Demain, le 11 février, on célèbre la Journée mondiale des malades. Cette Journée avait été décrétée par le pape Jean-Paul II, en 1992. Le bon Saint-Père avait choisi cette date, car elle correspond à la fête liturgique de Notre-Dame de Lourdes.

 

Ne sentez-vous, déjà, tout le souffle des prières qui montent vers Marie, l’Immaculée Conception, en cette occasion?

Le désir, porté par ces prières, n’est-il pas la guérison?

Guérir…

Oui, nous souhaitons, implorons même, la guérison pour nos proches, pour ceux et celles que nous ne connaissons pas et pour lesquels nous prions, ainsi que pour nous-mêmes. N’est-ce pas légitime?

Récemment, j’ai visionné, par hasard en zappant, une émission animée par un pasteur anglo-canadien. Le thème était justement la guérison.

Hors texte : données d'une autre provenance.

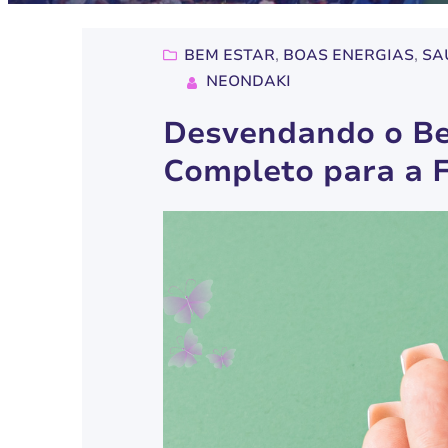
BEM ESTAR
, 
BOAS ENERGIAS
, 
SA
NEONDAKI
Desvendando o Be
Completo para a 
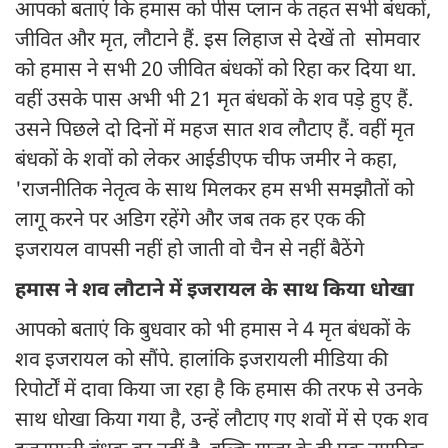
आपको बताएं कि हमास को पीस प्लान के तहत सभी बंधकों,
जीवित और मृत, लौटाने हैं. इस लिहाज से देखें तो सोमवार
को हमास ने सभी 20 जीवित बंधकों को रिहा कर दिया था.
वहीं उसके पास अभी भी 21 मृत बंधकों के शव पड़े हुए हैं.
उसने पिछले दो दिनों में महज सात शव लौटाए हैं. वहीं मृत
बंधकों के शवों को लेकर आईडीएफ चीफ जमीर ने कहा,
'राजनीतिक नेतृत्व के साथ मिलकर हम सभी समझौतों को
लागू करने पर अडिग रहेंगे और जब तक हर एक की
इजरायल वापसी नहीं हो जाती वो चैन से नहीं बैठेंगे
हमास ने शव लौटाने में इजरायल के साथ किया धोखा
आपको बताएं कि बुधवार को भी हमास ने 4 मृत बंधकों के
शव इजरायल को सौंपे. हालांकि इजरायली मीडिया की
रिपोर्टों में दावा किया जा रहा है कि हमास की तरफ से उनके
साथ धोखा किया गया है, उन्हें लौटाए गए शवों में से एक शव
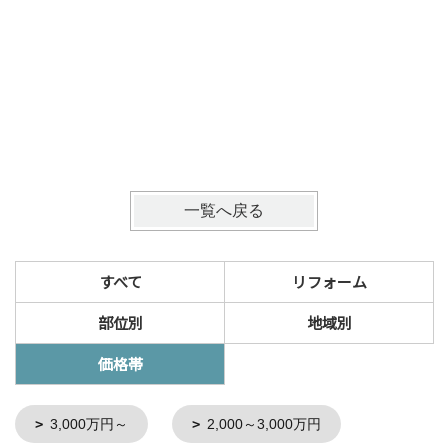
一覧へ戻る
すべて
リフォーム
部位別
地域別
価格帯
3,000万円～
2,000～3,000万円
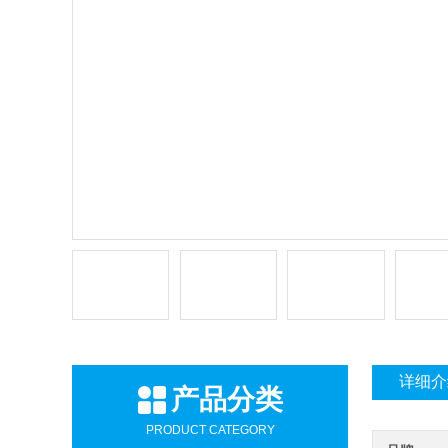
详细介
产品分类
PRODUCT CATEGORY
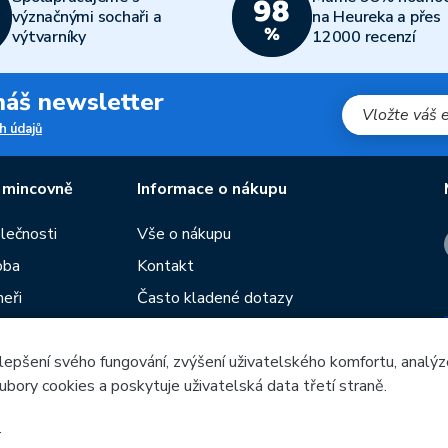
význačnými sochaři a
na Heureka a přes
výtvarníky
12000 recenzí
 náš newsletter
h údajů
 mincovně
Informace o nákupu
olečnosti
Vše o nákupu
oba
Kontakt
neři
Často kladené dotazy
Obchodní podmínky
lepšení svého fungování, zvýšení uživatelského komfortu, analýz
Prodejny České mincovny
ubory cookies a poskytuje uživatelská data třetí straně.
í
Rádce
žeb
.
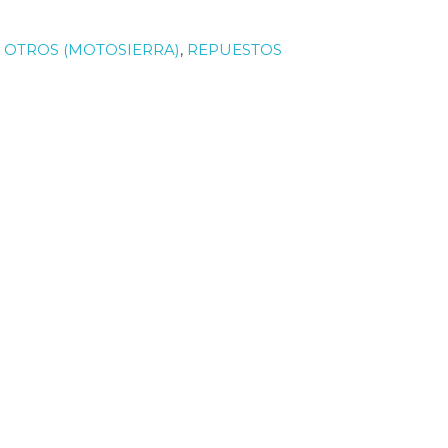
,
OTROS (MOTOSIERRA)
,
REPUESTOS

Ce dernier mentionnait qu’il est primordial, lorsque nous nous adressons à Dieu, que nos demandes soient claires. Que nous nommions précisément la maladie et ses détails. Il racontait, avec beaucoup d’humour, comment, à force de recevoir des demandes de prière de tout un chacun, il était devenu très connaisseurs dans les noms des maladies, virus, bactéries, etc. Tellement, qu’on l’a souvent pris pour un médecin. Il continuait son discours en disant que plus la demande est précise en regard du mal dont souffre la personne, plus la guérison peut survenir.

« Ce n’est pas un peu exagéré? », pensai-je. Mais que fait-il de la volonté de Dieu? Cinq secondes plus tard, il ajouta « oui, mais il y a la volonté de Dieu », à mon grand soulagement!

Qu’est-ce que la volonté de Dieu?

J’aime bien l’explication que ma mère m’avait donnée, vers la fin de mon adolescence. Elle avait sûrement lu cela quelque part… Enfin. La volonté de Dieu ce n’est pas les événements, les maladies, tout ce qui nous arrive dans la vie, c’est plutôt la façon dont nous allons vivre ces événements. Je crois que la meilleure façon de les vivre c’est comme Dieu le désire. Ce qu’Il désire c’est que nous soyons ajustés à Lui, que nous les vivions par Lui, avec Lui et en Lui, avec foi, dans son Amour, sa Paix, sa Joie.[1] Sans toutefois nous priver de vivre nos émotions ou de passer par des étapes normales tel le déni, la colère et le marchandage.

 ***

En janvier, nous apprenions d’une amie qu’elle faisait face à un cancer incurable. Ce fut le choc, la consternation pour tous. Des dizaines de personnes ont commencé à prier pour elle. Plusieurs réclamaient sa guérison, voire un miracle. Quelque temps plus tard, elle nous informe que le miracle est qu’elle se sente en paix, sereine, qu’elle reçoit les grâces nécessaires pour vivre, dans la foi, cette épreuve; et elle prend des décisions qui en témoignent.

 ***

Dieu nous aime. Il nous veut en marche.

Il semble que le meilleur moment qui se présente à Lui pour être proche de nous, c’est lorsque nous sommes vulnérables, lorsque nous quittons notre toute-puissance et que nous expérimentons l’abandon. C’est à ce moment, qu’Il peut plus facilement faire son œuvre en nous, qu’Il nous « guérit » d’une certaine façon. Dans cet état de fragilité, comme cela goûte bon d’être avec notre Créateur, notre Père, notre Sauveur! Et sa Présence se manifeste aussi par les personnes qu’Il place sur notre route.

La guérison physique n’a plus d’importance! Nous continuons à vivre, renouvelé-e-s de l’intérieur.[2]

Et ce renouvellement, nous pouvons l’expérimenter, dans notre vie quotidienne, grâce à nos petites et grandes fragilités, grâce à nos petits et grands abandons.